Hani conduziu-me pela pesada grade metálica do pátio abandonado, descendo para o Subterrâneo.
Peguei minha lamparina portátil para iluminar o caminho. Hani tinha sua própria luz, algo que segurava entre as mãos em concha e que emitia um brilho suave, azul-esverdeado. Fiquei curioso de saber o que estaria segurando, mas não quis forçá-la a revelar muitos segredos de uma só vez.
A princípio, o Subterrâneo era exatamente o que eu havia esperado: túneis e encanamentos. Canos de esgoto, água, vapor e gás de carvão. Enormes canos negros de ferro-gusa em que um homem podia andar de gatinhas, pequenos canos brilhantes de bronze com circunferência não maior que a de um polegar. Havia uma vasta rede de túneis de pedra, que se ramificavam e se interligavam em ângulos estranhos. Se existia alguma ordem ou sentido naquele lugar, escapou-me por completo.

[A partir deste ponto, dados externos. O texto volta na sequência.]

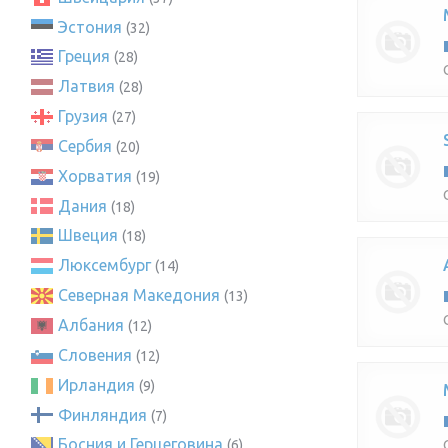
Эстония
(32)
Греция
(28)
Латвия
(28)
Грузия
(27)
Сербия
(20)
Хорватия
(19)
Дания
(18)
Швеция
(18)
Люксембург
(14)
Северная Македония
(13)
Албания
(12)
Словения
(12)
Ирландия
(9)
Финляндия
(7)
Босния и Герцеговина
(6)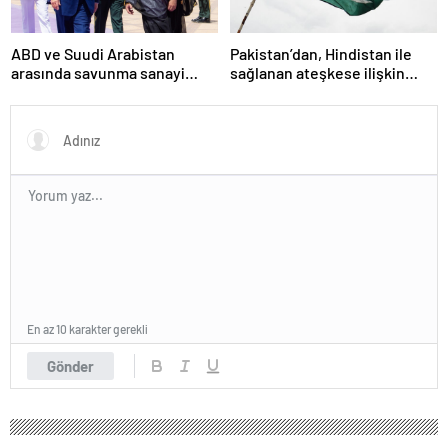
ABD ve Suudi Arabistan
Pakistan’dan, Hindistan ile
arasında savunma sanayi
sağlanan ateşkese ilişkin
anlaşması imzalandı
değerlendirme
En az 10 karakter gerekli
Gönder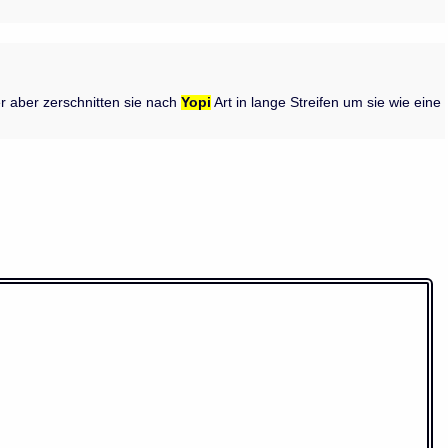
ier aber zerschnitten sie nach
Yopi
Art in lange Streifen um sie wie eine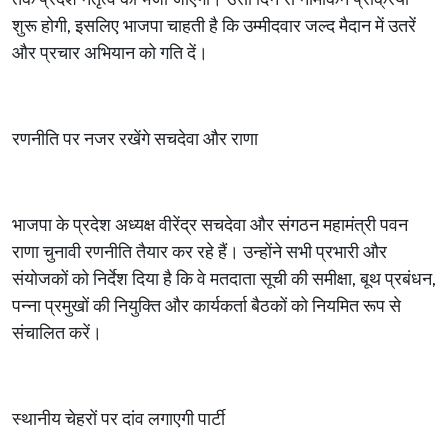
शुरू होगी, इसलिए भाजपा चाहती है कि उम्मीदवार जल्द मैदान में उतरें
और प्रचार अभियान को गति दें।
रणनीति पर नजर रखेंगे सचदेवा और राणा
भाजपा के प्रदेश अध्यक्ष वीरेंद्र सचदेवा और संगठन महामंत्री पवन
राणा चुनावी रणनीति तैयार कर रहे हैं। उन्होंने सभी प्रभारी और
संयोजकों को निर्देश दिया है कि वे मतदाता सूची की समीक्षा, बूथ प्रबंधन,
पन्ना प्रमुखों की नियुक्ति और कार्यकर्ता बैठकों को नियमित रूप से
संचालित करें।
स्थानीय चेहरों पर दांव लगाएगी पार्टी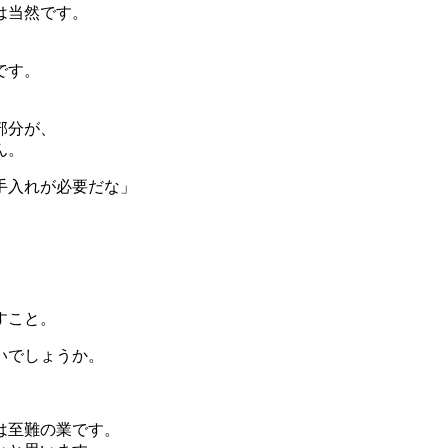
は当然です。
です。
部分が、
ん。
手入れが必要だな」
、
すこと。
いでしょうか。
は至難の業です。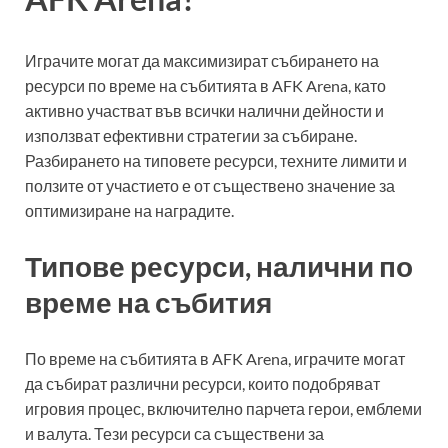
Играчите могат да максимизират събирането на
ресурси по време на събитията в AFK Arena, като
активно участват във всички налични дейности и
използват ефективни стратегии за събиране.
Разбирането на типовете ресурси, техните лимити и
ползите от участието е от съществено значение за
оптимизиране на наградите.
Типове ресурси, налични по
време на събития
По време на събитията в AFK Arena, играчите могат
да събират различни ресурси, които подобряват
игровия процес, включително парчета герои, емблеми
и валута. Тези ресурси са съществени за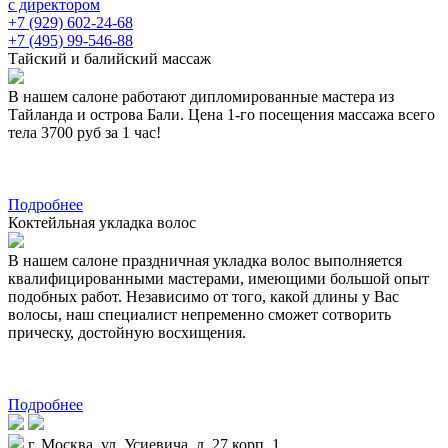
с директором
+7 (929) 602-24-68
+7 (495) 99-546-88
Тайский и балийский массаж
В нашем салоне работают дипломированные мастера из
Тайланда и острова Бали. Цена 1-го посещения массажа всего
тела 3700 руб за 1 час!
Подробнее
Коктейльная укладка волос
В нашем салоне праздничная укладка волос выполняется
квалифицированными мастерами, имеющими большой опыт
подобных работ. Независимо от того, какой длины у Вас
волосы, наш специалист непременно сможет сотворить
прическу, достойную восхищения.
Подробнее
г. Москва, ул. Усиевича, д. 27 корп. 1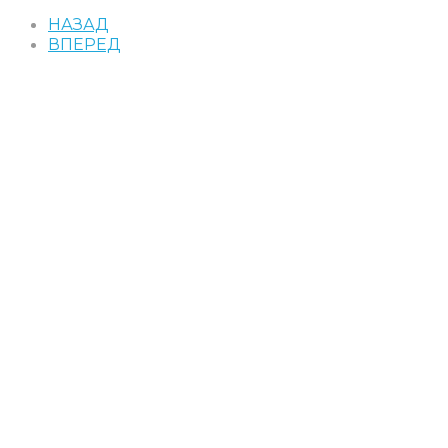
НАЗАД
ВПЕРЕД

Hani me ofereceu uma turnê-relâmpago, orgulhosa como a mãe de um recém-nascido, animada como uma garotinha. Seu entusiasmo era contagiante e não tardei a me perder na empolgação do momento, ignorando minhas razões originais para querer explorar os túneis.
Nada é tão deliciosamente misterioso quanto um segredo em nosso próprio quintal.
Descemos três escadas de ferro batido em espiral para chegar aos Doze Cinzentos. Era como ficar de pé no fundo de um despenhadeiro. Ao olhar para cima, eu via a vaga luz do luar filtrar-se por ralos de escoamento lá no alto. A mãe coruja não estava, mas Hani me mostrou o ninho.
Quanto mais descíamos, mais estranhas se tornavam as coisas. Desapareceram os túneis redondos de escoamento e os canos, substituídos por salões esquadriados e escadarias cheias de destroços. Portas de madeira podre pendiam de dobradiças enferrujadas e havia cômodos parcialmente desabados, repletos de mesas e cadeiras cobertas de mofo. Uma sala tinha um par de janelas isoladas por tijolos, apesar de estarmos, pelos meus cálculos, pelo menos 15 metros abaixo do solo.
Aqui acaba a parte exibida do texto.